**EXERCISE INSTRUCTIONS:** Tally the lines of these entries that include "SundayMondayTuesdayWednesdayThursdayFrid"; respond with only that tally.

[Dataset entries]
————
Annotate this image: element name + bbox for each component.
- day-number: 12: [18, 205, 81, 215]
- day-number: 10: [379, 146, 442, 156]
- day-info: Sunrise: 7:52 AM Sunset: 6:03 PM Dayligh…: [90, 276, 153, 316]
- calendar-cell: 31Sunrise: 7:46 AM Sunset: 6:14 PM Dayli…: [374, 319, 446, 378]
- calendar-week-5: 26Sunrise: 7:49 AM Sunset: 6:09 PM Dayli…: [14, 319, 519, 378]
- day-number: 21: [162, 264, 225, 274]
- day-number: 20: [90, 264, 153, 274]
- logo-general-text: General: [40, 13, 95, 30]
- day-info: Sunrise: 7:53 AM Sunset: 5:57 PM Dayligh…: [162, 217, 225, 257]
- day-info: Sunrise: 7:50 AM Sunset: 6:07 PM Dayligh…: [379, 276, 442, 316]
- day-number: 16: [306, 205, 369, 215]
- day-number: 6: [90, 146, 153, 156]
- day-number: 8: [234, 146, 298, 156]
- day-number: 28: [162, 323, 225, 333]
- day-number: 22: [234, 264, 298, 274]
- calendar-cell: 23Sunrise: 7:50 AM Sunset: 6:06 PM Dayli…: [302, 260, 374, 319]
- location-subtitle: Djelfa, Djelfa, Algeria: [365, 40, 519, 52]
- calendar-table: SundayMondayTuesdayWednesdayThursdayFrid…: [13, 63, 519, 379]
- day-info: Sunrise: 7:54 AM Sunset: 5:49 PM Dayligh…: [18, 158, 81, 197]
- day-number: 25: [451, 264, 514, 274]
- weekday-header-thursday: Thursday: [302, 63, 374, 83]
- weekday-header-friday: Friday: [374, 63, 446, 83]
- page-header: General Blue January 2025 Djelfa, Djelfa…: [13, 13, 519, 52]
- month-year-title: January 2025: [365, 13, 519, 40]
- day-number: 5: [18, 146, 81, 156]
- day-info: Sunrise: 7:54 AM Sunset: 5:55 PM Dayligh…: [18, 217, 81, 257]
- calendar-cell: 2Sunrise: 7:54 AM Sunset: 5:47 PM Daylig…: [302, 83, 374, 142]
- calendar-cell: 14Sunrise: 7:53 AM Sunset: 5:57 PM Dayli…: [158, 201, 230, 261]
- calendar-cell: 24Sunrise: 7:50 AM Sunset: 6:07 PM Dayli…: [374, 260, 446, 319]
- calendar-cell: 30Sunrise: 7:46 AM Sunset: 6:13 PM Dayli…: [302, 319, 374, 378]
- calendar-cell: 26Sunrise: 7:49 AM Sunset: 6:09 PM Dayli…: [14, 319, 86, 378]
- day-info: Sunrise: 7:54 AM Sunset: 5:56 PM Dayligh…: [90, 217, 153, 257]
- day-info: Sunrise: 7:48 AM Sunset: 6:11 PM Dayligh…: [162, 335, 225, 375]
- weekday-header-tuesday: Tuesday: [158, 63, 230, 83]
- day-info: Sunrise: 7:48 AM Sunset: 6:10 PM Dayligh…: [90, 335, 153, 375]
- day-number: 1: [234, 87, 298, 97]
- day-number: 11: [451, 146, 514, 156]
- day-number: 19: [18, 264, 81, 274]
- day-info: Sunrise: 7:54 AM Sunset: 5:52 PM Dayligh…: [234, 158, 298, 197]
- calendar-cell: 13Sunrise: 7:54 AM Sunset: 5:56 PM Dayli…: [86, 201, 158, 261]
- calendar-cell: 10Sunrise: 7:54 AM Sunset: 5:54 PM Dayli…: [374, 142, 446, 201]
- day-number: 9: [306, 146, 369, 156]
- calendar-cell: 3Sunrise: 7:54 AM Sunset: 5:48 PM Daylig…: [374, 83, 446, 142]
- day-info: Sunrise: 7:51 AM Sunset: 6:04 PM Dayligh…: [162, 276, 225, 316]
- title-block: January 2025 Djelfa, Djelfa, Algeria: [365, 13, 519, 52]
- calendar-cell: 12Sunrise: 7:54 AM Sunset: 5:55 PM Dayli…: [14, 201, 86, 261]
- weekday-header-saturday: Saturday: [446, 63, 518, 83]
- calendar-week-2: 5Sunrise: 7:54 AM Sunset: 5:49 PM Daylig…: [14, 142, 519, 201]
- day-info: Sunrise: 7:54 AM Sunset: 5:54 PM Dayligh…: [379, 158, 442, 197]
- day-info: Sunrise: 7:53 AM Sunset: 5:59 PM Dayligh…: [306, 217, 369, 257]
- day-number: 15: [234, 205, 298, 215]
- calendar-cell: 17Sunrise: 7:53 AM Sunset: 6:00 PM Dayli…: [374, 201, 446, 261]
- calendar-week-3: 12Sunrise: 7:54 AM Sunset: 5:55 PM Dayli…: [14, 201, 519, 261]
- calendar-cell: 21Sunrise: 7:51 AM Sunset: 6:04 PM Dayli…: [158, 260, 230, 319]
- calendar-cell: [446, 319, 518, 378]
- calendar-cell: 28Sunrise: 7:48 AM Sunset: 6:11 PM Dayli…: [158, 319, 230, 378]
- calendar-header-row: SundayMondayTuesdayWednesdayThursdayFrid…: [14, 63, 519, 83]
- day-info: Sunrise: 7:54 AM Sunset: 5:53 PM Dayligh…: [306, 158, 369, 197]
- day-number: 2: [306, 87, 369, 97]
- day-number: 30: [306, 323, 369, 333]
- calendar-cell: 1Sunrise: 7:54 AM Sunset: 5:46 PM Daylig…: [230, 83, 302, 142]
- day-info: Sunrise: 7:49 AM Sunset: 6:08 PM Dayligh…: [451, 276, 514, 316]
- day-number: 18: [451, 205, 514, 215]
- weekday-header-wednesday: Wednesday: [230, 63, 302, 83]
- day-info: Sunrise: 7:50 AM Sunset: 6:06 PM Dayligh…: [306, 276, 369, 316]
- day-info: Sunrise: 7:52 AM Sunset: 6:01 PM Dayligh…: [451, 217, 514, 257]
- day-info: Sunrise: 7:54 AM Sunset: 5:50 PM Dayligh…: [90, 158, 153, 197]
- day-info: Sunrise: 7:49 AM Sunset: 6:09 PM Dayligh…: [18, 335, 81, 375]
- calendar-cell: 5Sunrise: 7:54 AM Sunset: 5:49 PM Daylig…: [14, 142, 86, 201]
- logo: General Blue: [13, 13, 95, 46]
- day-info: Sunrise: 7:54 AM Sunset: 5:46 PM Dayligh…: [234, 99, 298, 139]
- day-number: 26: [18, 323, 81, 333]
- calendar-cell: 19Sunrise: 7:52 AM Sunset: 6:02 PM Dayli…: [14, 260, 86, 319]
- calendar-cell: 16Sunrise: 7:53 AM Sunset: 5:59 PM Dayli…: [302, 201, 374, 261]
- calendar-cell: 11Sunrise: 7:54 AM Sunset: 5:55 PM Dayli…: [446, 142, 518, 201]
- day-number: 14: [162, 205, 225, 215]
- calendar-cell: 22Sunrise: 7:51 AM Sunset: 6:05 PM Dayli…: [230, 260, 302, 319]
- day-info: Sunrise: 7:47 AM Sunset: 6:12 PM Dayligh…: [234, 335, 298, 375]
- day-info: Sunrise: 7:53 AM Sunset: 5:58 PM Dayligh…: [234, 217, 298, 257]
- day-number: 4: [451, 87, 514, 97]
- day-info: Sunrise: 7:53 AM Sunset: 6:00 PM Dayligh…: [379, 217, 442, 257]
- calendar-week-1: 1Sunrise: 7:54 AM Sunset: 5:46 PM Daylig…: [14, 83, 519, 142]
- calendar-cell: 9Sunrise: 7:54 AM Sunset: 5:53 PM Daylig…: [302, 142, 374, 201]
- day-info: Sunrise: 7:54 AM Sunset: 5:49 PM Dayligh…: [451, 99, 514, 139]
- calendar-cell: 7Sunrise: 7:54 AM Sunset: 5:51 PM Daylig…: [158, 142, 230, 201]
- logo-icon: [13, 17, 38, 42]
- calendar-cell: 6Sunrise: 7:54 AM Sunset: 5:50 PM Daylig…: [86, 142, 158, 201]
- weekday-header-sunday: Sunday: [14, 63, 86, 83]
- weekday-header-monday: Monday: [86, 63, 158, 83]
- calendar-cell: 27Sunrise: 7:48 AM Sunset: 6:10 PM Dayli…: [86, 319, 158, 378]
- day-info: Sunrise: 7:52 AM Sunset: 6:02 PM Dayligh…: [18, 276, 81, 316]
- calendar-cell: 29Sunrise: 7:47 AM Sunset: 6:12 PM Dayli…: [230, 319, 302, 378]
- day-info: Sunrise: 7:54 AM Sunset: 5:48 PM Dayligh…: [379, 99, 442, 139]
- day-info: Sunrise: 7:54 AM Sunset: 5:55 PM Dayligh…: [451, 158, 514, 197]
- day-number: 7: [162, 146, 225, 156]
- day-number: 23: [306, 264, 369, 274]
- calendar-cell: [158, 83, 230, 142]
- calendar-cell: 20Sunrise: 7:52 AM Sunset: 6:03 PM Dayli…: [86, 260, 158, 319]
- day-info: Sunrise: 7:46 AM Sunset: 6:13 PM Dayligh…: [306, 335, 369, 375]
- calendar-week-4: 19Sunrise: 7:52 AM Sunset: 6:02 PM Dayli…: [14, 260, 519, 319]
————
**RESULT OF THIS TASK:** 2